-------- DATA
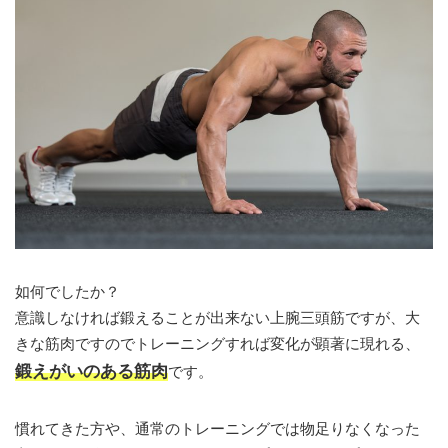
如何でしたか？
意識しなければ鍛えることが出来ない上腕三頭筋ですが、大
きな筋肉ですのでトレーニングすれば変化が顕著に現れる、
鍛えがいのある筋肉
です。
慣れてきた方や、通常のトレーニングでは物足りなくなった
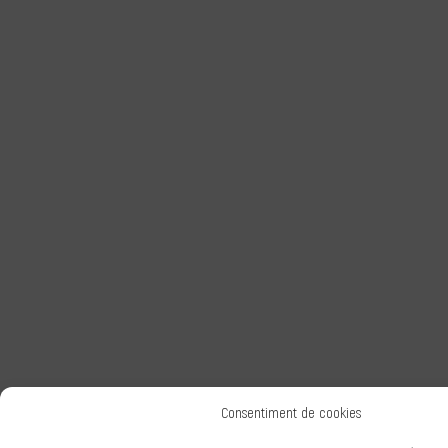
Consentiment de cookies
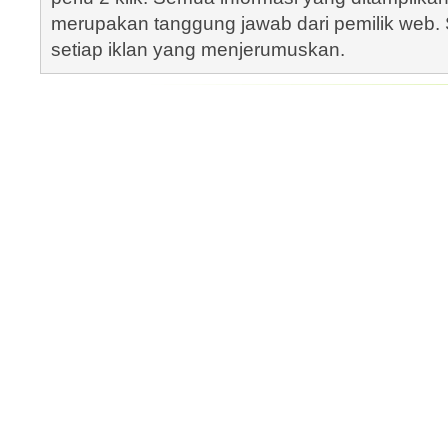
merupakan tanggung jawab dari pemilik web. S
setiap iklan yang menjerumuskan.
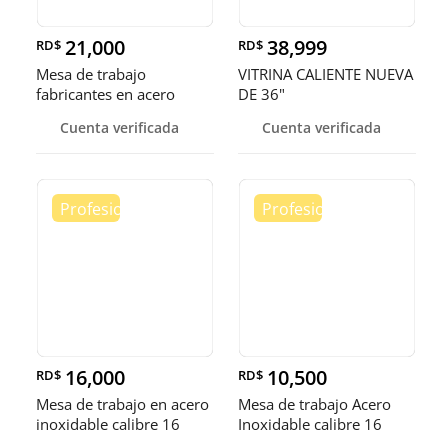
21,000
38,999
RD$
RD$
Mesa de trabajo
VITRINA CALIENTE NUEVA
fabricantes en acero
DE 36"
inoxidable
Cuenta verificada
Cuenta verificada
16,000
10,500
RD$
RD$
Mesa de trabajo en acero
Mesa de trabajo Acero
inoxidable calibre 16
Inoxidable calibre 16
(Robusto)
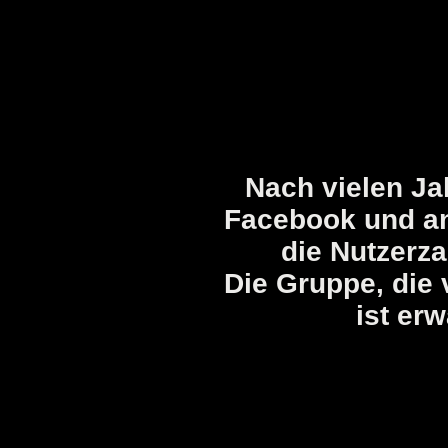
Nach vielen Ja
Facebook und an
die Nutzerz
Die Gruppe, die 
ist er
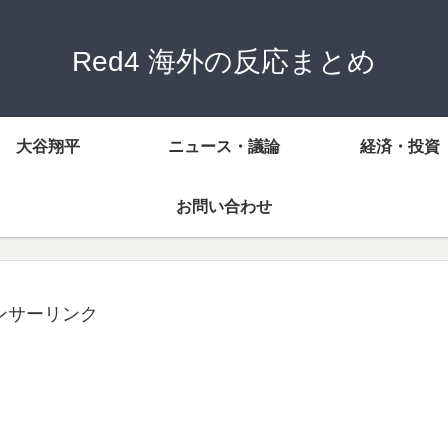
Red4 海外の反応まとめ
大谷翔平
ニュース・議論
経済・投資
お問い合わせ
ンサーリンク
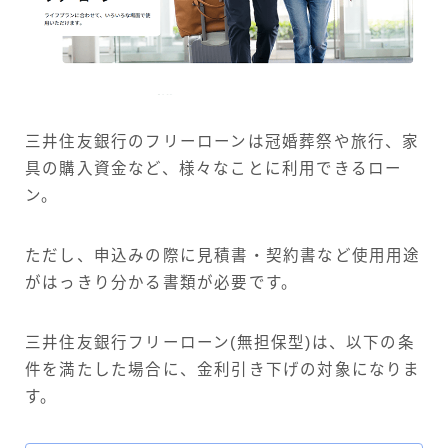
三井住友銀行のフリーローンは冠婚葬祭や旅行、家
具の購入資金など、様々なことに利用できるロー
ン。
ただし、申込みの際に見積書・契約書など使用用途
がはっきり分かる書類が必要です。
三井住友銀行フリーローン(無担保型)は、以下の条
件を満たした場合に、金利引き下げの対象になりま
す。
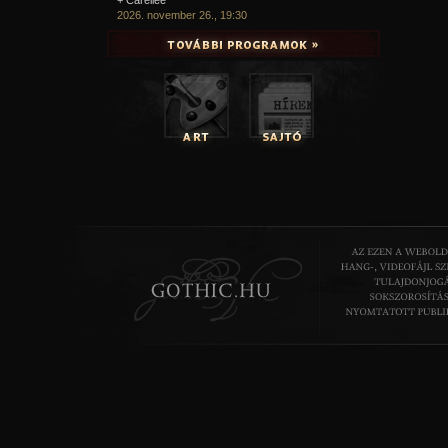
2026. november 26., 19:30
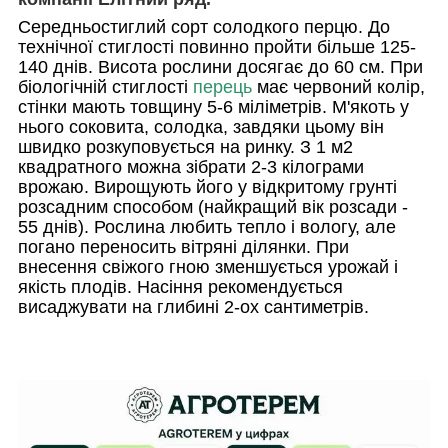
Середньостиглий сорт солодкого перцю. До
технічної стиглості повинно пройти більше 125-
140 днів. Висота рослини досягає до 60 см. При
біологічній стиглості
перець
має червоний колір,
стінки мають товщину 5-6 міліметрів. М'якоть у
нього соковита, солодка, завдяки цьому він
швидко розкуповується на ринку. З 1 м2
квадратного можна зібрати 2-3 кілограми
врожаю. Вирощують його у відкритому грунті
розсадним способом (найкращий вік розсади -
55 днів). Рослина любить тепло і вологу, але
погано переносить вітряні ділянки. При
внесення свіжого гною зменшується урожай і
якість плодів. Насіння рекомендується
висаджувати на глибині 2-ох сантиметрів.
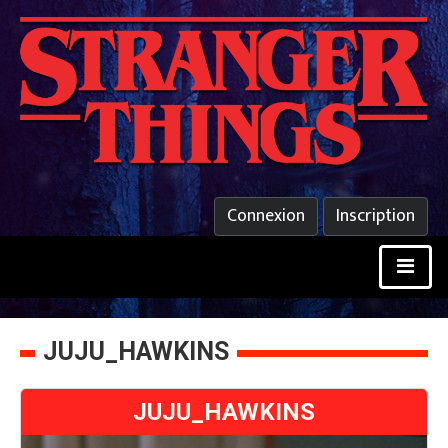
Connexion
Inscription
JUJU_HAWKINS
JUJU_HAWKINS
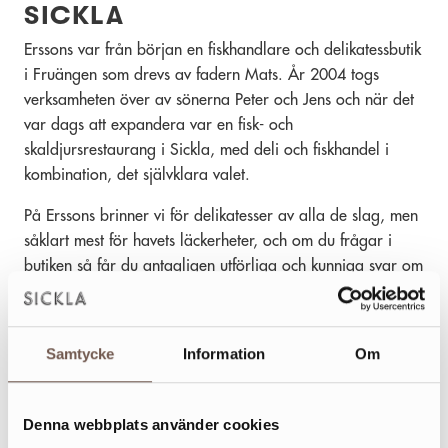
SICKLA
Erssons var från början en fiskhandlare och delikatessbutik
i Fruängen som drevs av fadern Mats. År 2004 togs
verksamheten över av sönerna Peter och Jens och när det
var dags att expandera var en fisk- och
skaldjursrestaurang i Sickla, med deli och fiskhandel i
kombination, det självklara valet.
På Erssons brinner vi för delikatesser av alla de slag, men
såklart mest för havets läckerheter, och om du frågar i
butiken så får du antagligen utförliga och kunniga svar om
hur du bäst bör tillaga en moules marinères eller om hur
du bör dela en krabba. Antingen köper du med dig maten
hem, eller så kan du avnjuta den i vår fisk- och
Samtycke
Information
Om
skaldjursrestaurang.
Utöver vår kärnverksamhet som delikatess- och fiskbutik
Denna webbplats använder cookies
erbjuder vi även catering med olika bufféer,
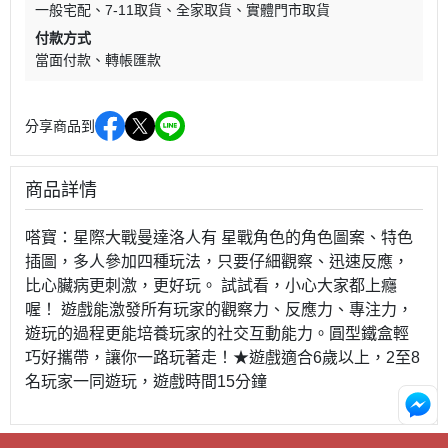
一般宅配
7-11取貨
全家取貨
實體門市取貨
付款方式
當面付款
轉帳匯款
分享商品到
商品詳情
嗒寶：星際大戰曼達洛人有 星戰角色的角色圖案、特色
插圖，多人參加四種玩法，只要仔細觀察、迅速反應，
比心臟病更刺激，更好玩。 試試看，小心大家都上癮
喔！ 遊戲能激發所有玩家的觀察力、反應力、專注力，
遊玩的過程更能培養玩家的社交互動能力。圓型鐵盒輕
巧好攜帶，讓你一路玩著走！★遊戲適合6歲以上，2至8
名玩家一同遊玩，遊戲時間15分鐘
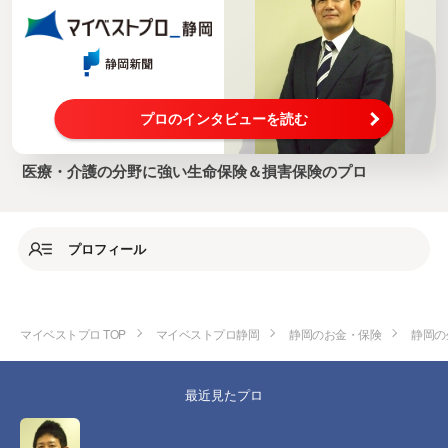
プロのインタビューを読む
医療・介護の分野に強い生命保険＆損害保険のプロ
プロフィール
マイベストプロ TOP
マイベストプロ静岡
静岡のお金・保険
静岡の
最近見たプロ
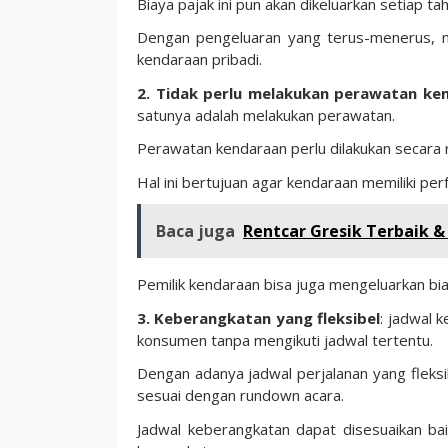
Biaya pajak ini pun akan dikeluarkan setiap ta
Dengan pengeluaran yang terus-menerus, ma
kendaraan pribadi.
2. Tidak perlu melakukan perawatan ke
satunya adalah melakukan perawatan.
Perawatan kendaraan perlu dilakukan secara r
Hal ini bertujuan agar kendaraan memiliki per
Baca juga
Rentcar Gresik Terbaik &
Pemilik kendaraan bisa juga mengeluarkan bia
3. Keberangkatan yang fleksibel
: jadwal 
konsumen tanpa mengikuti jadwal tertentu.
Dengan adanya jadwal perjalanan yang fleksi
sesuai dengan rundown acara.
Jadwal keberangkatan dapat disesuaikan bai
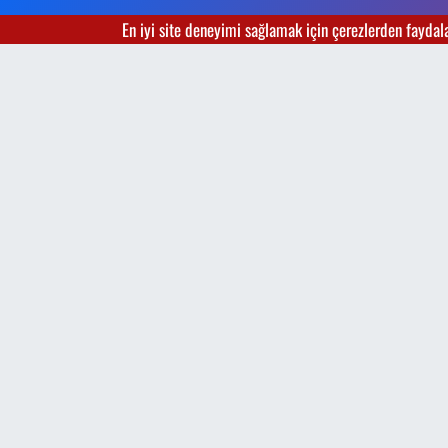
En iyi site deneyimi sağlamak için çerezlerden faydalan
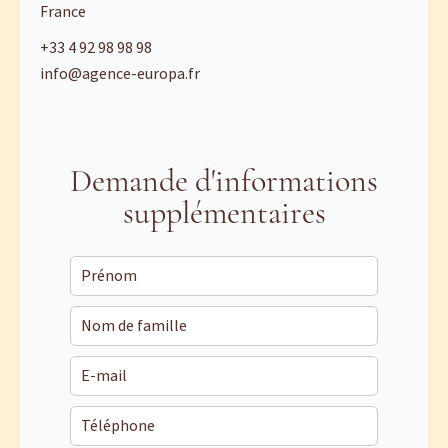
France
+33 4 92 98 98 98
info@agence-europa.fr
Demande d'informations
supplémentaires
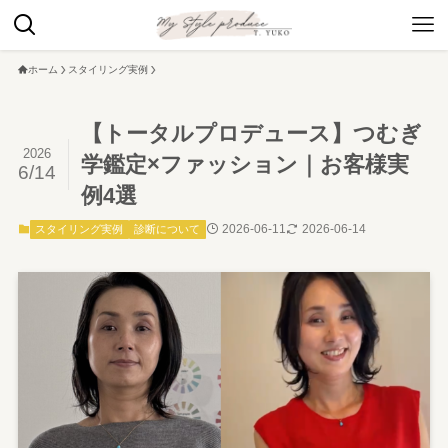
ホーム
スタイリング実例
【トータルプロデュース】つむぎ
2026
学鑑定×ファッション｜お客様実
6/14
例4選
2026-06-11
2026-06-14
スタイリング実例
診断について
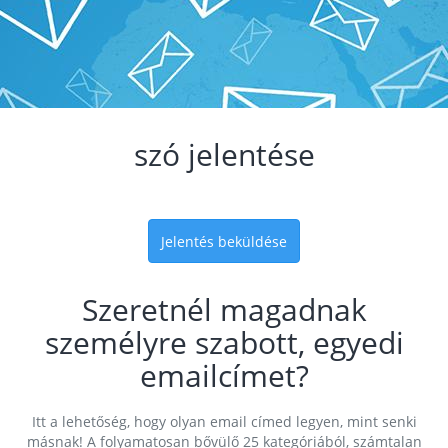
szó jelentése
Jelentés beküldése
Szeretnél magadnak
személyre szabott, egyedi
emailcímet?
Itt a lehetőség, hogy olyan email címed legyen, mint senki
másnak! A folyamatosan bővülő 25 kategóriából, számtalan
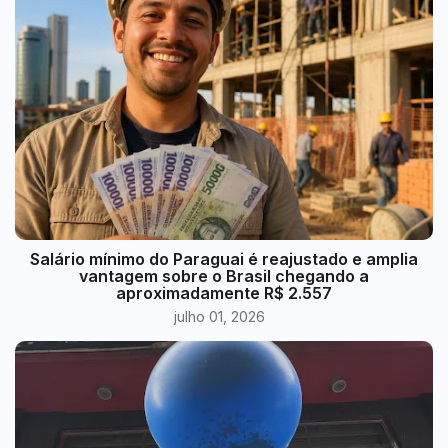
​Salário mínimo do Paraguai é reajustado e amplia
vantagem sobre o Brasil chegando a
aproximadamente R$ 2.557
julho 01, 2026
----------------
• WHAT THIS TASK INVOLVES: Scan the material above. Copy each line that holds the word "Mesa".

• EXPECTED OUTPUT:
Mesa de trabajo
Mesa de trabajo en acero
Mesa de trabajo Acero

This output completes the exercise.